### [ABOUT THIS TASK]
Among the entries that follow, how many lines contain the word "only"? Give the number alone.

EXTRACTED DATA section start

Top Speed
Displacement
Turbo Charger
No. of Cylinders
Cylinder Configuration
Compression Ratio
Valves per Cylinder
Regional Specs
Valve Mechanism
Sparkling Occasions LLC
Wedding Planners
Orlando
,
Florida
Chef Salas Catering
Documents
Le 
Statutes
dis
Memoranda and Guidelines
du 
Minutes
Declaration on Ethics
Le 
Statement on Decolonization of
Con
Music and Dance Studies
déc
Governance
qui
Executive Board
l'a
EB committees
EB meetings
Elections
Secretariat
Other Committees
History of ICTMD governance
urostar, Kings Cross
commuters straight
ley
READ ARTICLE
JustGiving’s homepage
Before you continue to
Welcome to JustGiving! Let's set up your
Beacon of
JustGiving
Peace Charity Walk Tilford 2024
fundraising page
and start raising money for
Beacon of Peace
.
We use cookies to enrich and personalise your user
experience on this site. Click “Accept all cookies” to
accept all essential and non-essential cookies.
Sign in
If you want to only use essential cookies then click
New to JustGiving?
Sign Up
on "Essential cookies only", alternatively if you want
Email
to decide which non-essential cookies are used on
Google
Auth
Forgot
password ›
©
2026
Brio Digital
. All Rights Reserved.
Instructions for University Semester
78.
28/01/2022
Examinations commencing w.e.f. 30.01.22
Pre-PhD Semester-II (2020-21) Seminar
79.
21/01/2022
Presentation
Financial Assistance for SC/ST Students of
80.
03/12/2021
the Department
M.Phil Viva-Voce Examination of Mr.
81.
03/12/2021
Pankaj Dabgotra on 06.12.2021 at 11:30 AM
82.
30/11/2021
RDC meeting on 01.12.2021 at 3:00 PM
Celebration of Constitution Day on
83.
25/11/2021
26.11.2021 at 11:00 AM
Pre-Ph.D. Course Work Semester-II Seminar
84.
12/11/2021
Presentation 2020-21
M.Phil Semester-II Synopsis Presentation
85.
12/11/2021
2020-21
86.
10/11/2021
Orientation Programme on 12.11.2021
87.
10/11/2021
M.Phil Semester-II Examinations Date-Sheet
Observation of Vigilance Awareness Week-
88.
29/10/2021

EXTRACTED DATA section end
EXTRACTED DATA section start

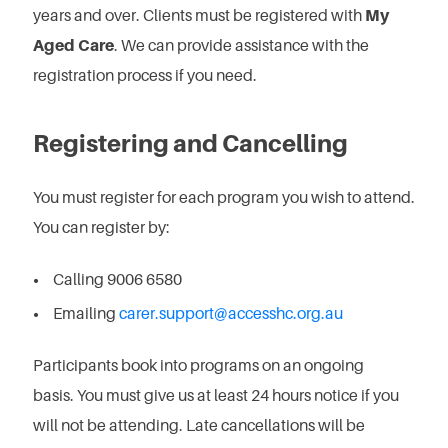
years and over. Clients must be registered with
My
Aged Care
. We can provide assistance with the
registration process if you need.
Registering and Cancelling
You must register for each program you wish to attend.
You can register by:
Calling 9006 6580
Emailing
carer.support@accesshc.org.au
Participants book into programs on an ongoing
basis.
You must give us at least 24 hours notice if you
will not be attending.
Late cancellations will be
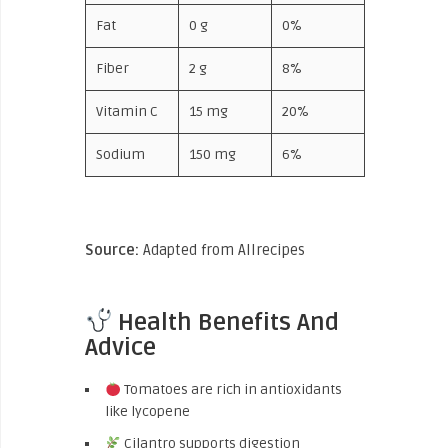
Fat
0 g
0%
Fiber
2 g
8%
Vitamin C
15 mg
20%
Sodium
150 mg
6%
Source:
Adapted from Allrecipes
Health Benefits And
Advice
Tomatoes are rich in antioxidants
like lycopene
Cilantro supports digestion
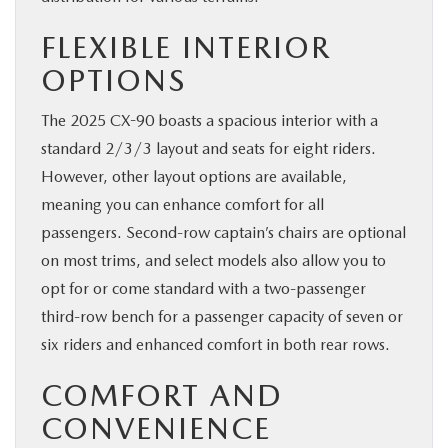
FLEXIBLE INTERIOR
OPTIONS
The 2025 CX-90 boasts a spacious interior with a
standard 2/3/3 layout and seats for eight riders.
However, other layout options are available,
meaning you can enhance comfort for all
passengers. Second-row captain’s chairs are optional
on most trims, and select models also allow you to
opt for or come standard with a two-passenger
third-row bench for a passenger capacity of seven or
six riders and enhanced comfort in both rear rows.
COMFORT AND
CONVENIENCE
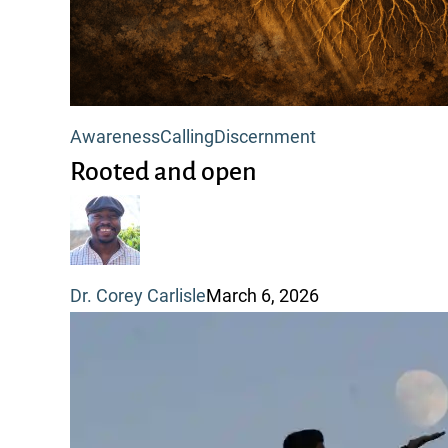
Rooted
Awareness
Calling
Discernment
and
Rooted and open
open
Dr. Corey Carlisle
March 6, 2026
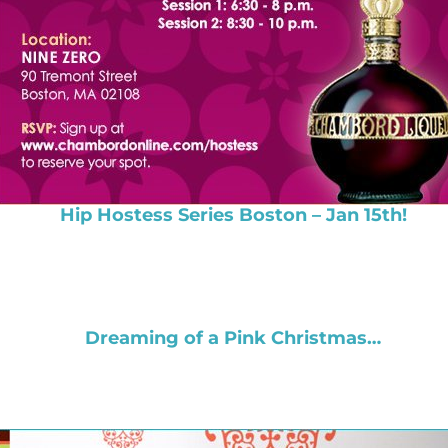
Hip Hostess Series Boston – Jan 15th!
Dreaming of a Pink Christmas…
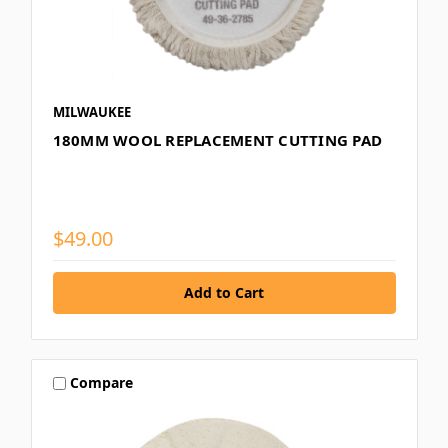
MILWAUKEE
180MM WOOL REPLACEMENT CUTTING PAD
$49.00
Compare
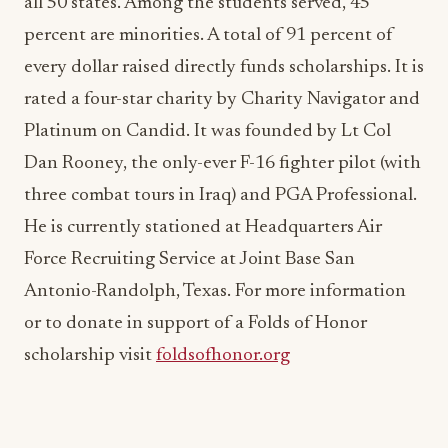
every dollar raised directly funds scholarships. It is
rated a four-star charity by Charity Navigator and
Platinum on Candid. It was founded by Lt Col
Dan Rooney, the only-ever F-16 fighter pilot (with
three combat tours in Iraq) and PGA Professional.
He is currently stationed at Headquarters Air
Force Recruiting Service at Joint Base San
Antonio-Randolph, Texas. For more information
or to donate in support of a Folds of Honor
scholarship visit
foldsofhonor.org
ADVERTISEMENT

EXTRACTED DATA section end
EXTRACTED DATA section start

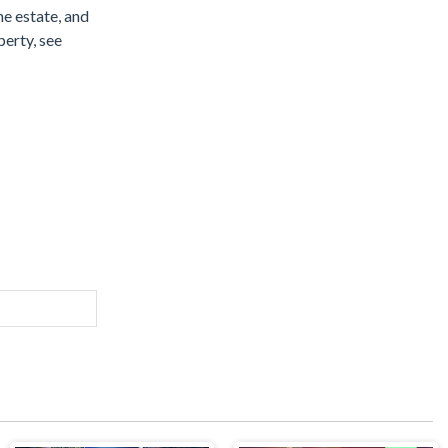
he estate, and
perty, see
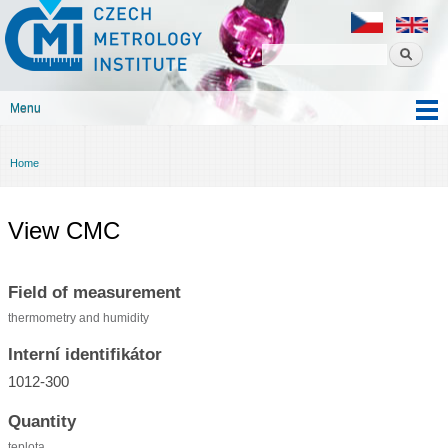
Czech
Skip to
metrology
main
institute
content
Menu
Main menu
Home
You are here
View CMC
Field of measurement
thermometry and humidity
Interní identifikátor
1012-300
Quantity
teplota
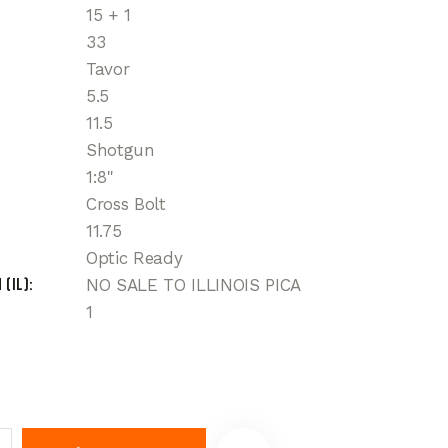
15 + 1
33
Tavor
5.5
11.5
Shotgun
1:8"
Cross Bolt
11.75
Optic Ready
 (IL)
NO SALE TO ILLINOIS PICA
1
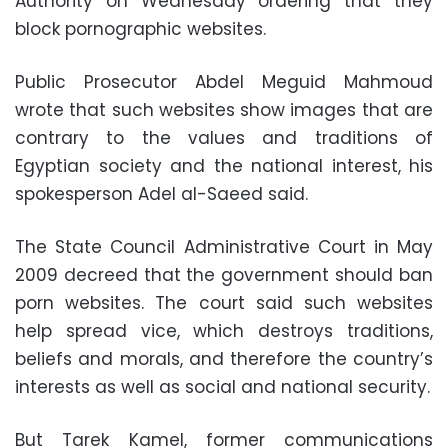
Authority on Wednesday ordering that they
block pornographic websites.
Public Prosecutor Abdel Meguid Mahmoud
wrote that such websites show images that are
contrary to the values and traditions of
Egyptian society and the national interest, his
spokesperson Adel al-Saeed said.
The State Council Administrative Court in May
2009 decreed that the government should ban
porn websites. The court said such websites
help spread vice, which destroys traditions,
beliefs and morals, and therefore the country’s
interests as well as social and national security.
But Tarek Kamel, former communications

EXTRACTED DATA section end

### [RESPONSE TO THIS TASK]
3